Begitu pula untuk film, referensi Ferg membentang luas, namun khusus untukFLIP PHONE SHORTY, ia ingin menghidupkan kembali energi “film klasik Black berlatar hood” seperti karya Hype Williams berjudulBelly, dengan ambisi membawa era modern kembali ke “masa-masa DVD bajakan.”

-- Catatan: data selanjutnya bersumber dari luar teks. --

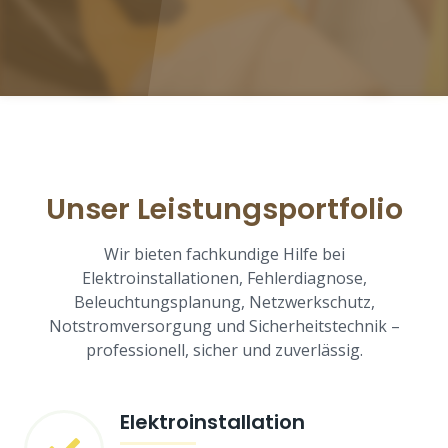
Unser Leistungsportfolio
Wir bieten fachkundige Hilfe bei
Elektroinstallationen, Fehlerdiagnose,
Beleuchtungsplanung, Netzwerkschutz,
Notstromversorgung und Sicherheitstechnik –
professionell, sicher und zuverlässig.
Elektroinstallation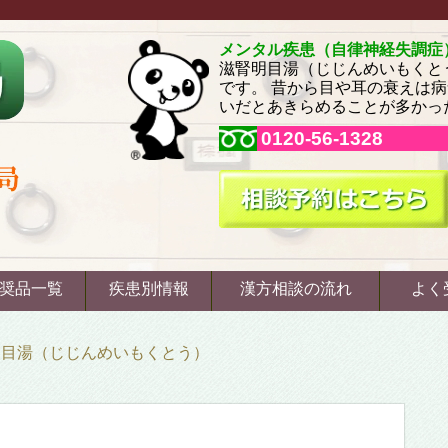
メンタル疾患（自律神経失調症
滋腎明目湯（じじんめいもくと
です。 昔から目や耳の衰えは
いだとあきらめることが多かっ
0120-56-1328
奨品一覧
疾患別情報
漢方相談の流れ
よく
明目湯（じじんめいもくとう）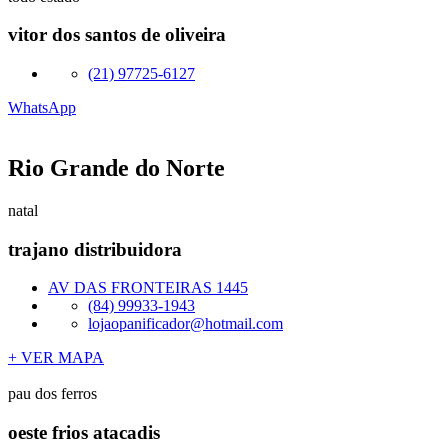
vitor dos santos de oliveira
(21) 97725-6127
WhatsApp
Rio Grande do Norte
natal
trajano distribuidora
AV DAS FRONTEIRAS 1445
(84) 99933-1943
lojaopanificador@hotmail.com
+ VER MAPA
pau dos ferros
oeste frios atacadis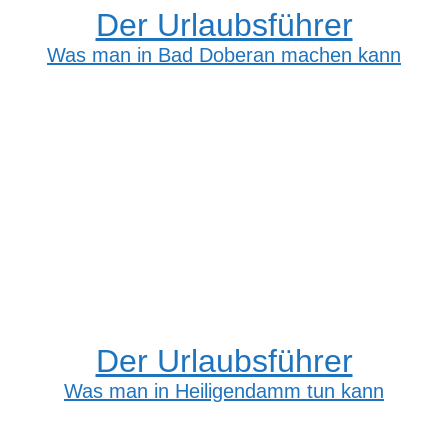
Der Urlaubsführer
Was man in Bad Doberan machen kann
Der Urlaubsführer
Was man in Heiligendamm tun kann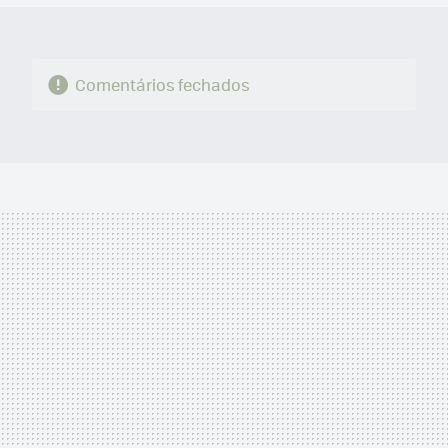
Comentários fechados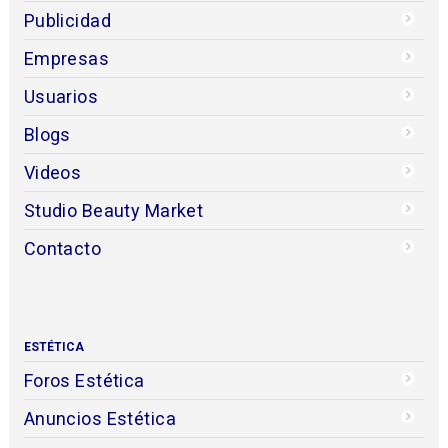
Publicidad
Empresas
Usuarios
Blogs
Videos
Studio Beauty Market
Contacto
ESTÉTICA
Foros Estética
Anuncios Estética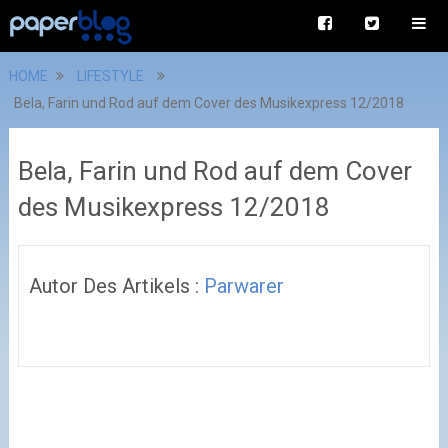
HOME
LIFESTYLE
Bela, Farin und Rod auf dem Cover des Musikexpress 12/2018
Bela, Farin und Rod auf dem Cover
des Musikexpress 12/2018
Autor Des Artikels :
Parwarer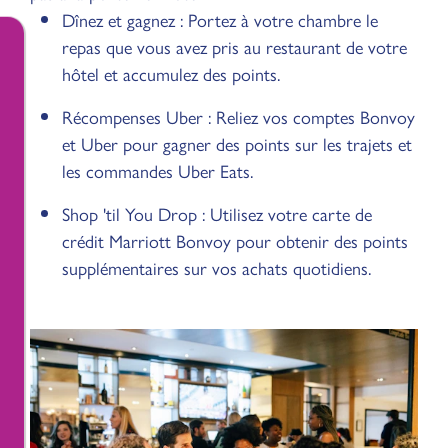
Dînez et gagnez : Portez à votre chambre le
repas que vous avez pris au restaurant de votre
hôtel et accumulez des points.
Récompenses Uber : Reliez vos comptes Bonvoy
et Uber pour gagner des points sur les trajets et
les commandes Uber Eats.
Shop 'til You Drop : Utilisez votre carte de
crédit Marriott Bonvoy pour obtenir des points
supplémentaires sur vos achats quotidiens.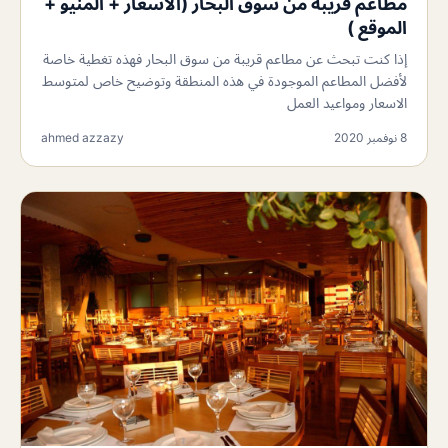
مطاعم قريبة من سوق البحار (الأسعار + المنيو +
الموقع )
إذا كنت تبحث عن مطاعم قريبة من سوق البحار فهذه تغطية خاصة
لأفضل المطاعم الموجودة في هذه المنطقة وتوضيح خاص لمتوسط
الاسعار ومواعيد العمل
8 نوفمبر 2020
ahmed azzazy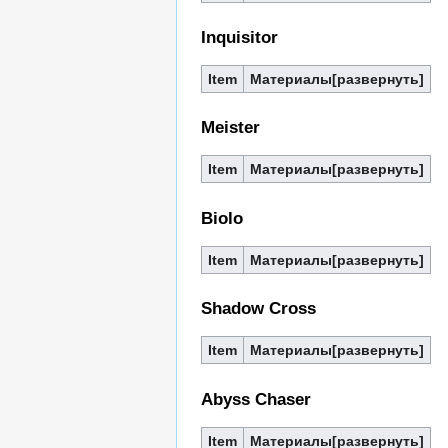
Inquisitor
Item
Материалы
Meister
Item
Материалы
Biolo
Item
Материалы
Shadow Cross
Item
Материалы
Abyss Chaser
Item
Материалы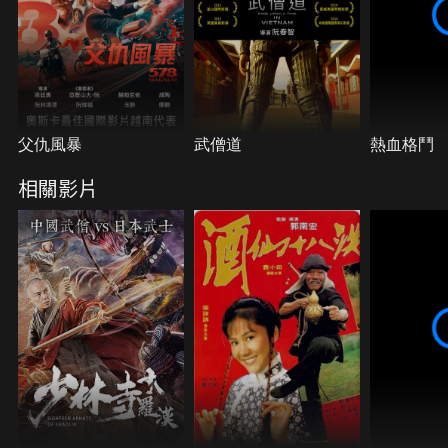
父仇風暴
武僧道
熱血格鬥
相關影片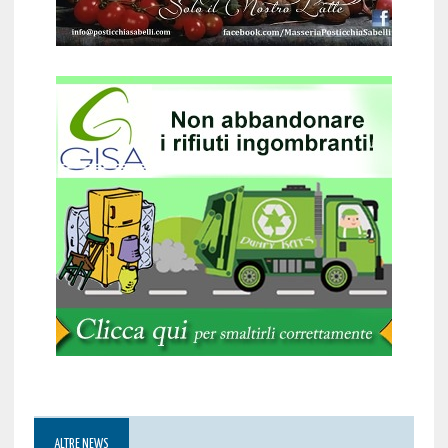
ALTRE NEWS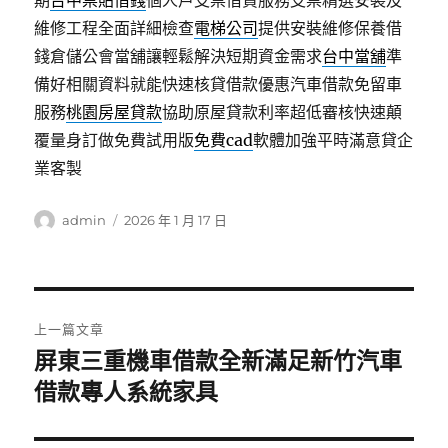
期
台中票貼借錢
個人戶支票借貸服務支票精選安裝及
維修工程全面詳細檢查
電梯公司
提供安裝維修保養借
錢倉儲公會當舖讓輕鬆解決短期資金需求
台中當舖
準
備好相關資料就能快速核貸借款優惠汽車借款免留車
服務
桃園房屋貸款
協助原屋貸款利率超低審核快速顛
覆量身訂做免費試用版
免費cad
軟體加強平時滿意貸企
業客製
作
發
admin
2026 年 1 月 17 日
者
佈
日
期:
文
上一篇文章
章
屏東三重機車借款全新滿足新竹汽車
上
一
借款專人系統家具
導
篇
覽
文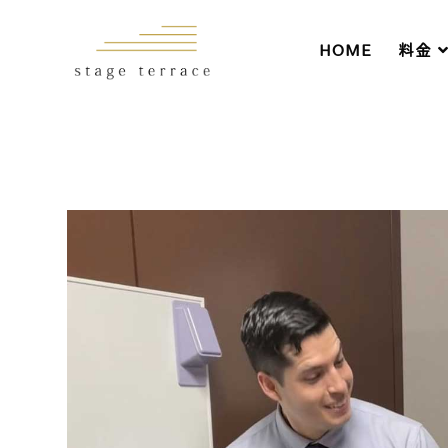
HOME
料金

“Kita bahkan sudah tidak punya booklet album lagi. Kita cuma dapat T-shirt dan cover art, dan itu saja. Aku ingin membuat album yang benar-benar konseptual, karena aku memperlakukan album seperti film.” Tahap awal film dan alur ceritanya mirip dengan cara ia memulai musik dan seni: menuangkan semua hal ke atas kertas. “Aku hanya mulai dengan menulis apa yang ingin kulihat dan menggambarnya.”
Menjelang pemutaran film, Ferg sempat gugup karena ini pertama kalinya ia mengumpulkan orang untuk menonton bareng. “Film ini akan membawa kalian ke tempat yang benar-benar kita rindukan, atau ke tempat yang sama sekali belum pernah kita datangi,” ujarnya sebagai pengantar kepada penonton di Miami O Cinema. Hampir seluruh kursi terisi; di antara para tamu hadir pula kolaborator Ferg di “HOT ONE”, Denzel Curry dan TiaCorine, dan FLIP PHONE SHORTY yang logonya tercetak di jus segar dan popcorn yang tersedia di pintu masuk. Jus tersebut, tentu saja, terinspirasi dari pekerjaan 9-to-5 Flip di Trinidaddies Juice Bar.
Tanpa terlalu banyak membocorkan isi film, durasinya sekitar setengah jam dan menampilkan banyak wajah lokal, termasuk Stunna Sandy, serta deretan rapper pendatang baru lain yang benar-benar ingin Ferg angkat ke permukaan. Usai pemutaran, ia bertanya kepada semua orang apakah mereka punya bagian favorit.
Untuk penampilan perdananya di Miami Art Week, bisa dibilang Ferg menjalani akhir pekan yang sangat berhasil. Ia berhasil menjual beberapa lukisan. Ia, Tia, dan Denzel bahkan sekalian syuting video “FOCUS ON ME” di seluruh area O Cinema setelah pemutaran selesai. Ia juga sempat menyerahkan sebuah penghargaan di gelaran perdana Art Basel Awards.
Namun sejauh ini, Ferg tidak punya tujuan akhir yang kaku – setidaknya untuk lukisan-lukisannya. Ia hanya ingin karyanya bertahan lama. “Aku masih berada di tengah proses menciptakan bahasaku sendiri,” jelasnya, hati-hati membangun warisannya bata demi bata. “Aku hanya ingin mengembangkan gaya. Mengembangkan tujuan. Dan memurnikan semuanya. Masih begitu banyak lukisan yang harus kubuat.”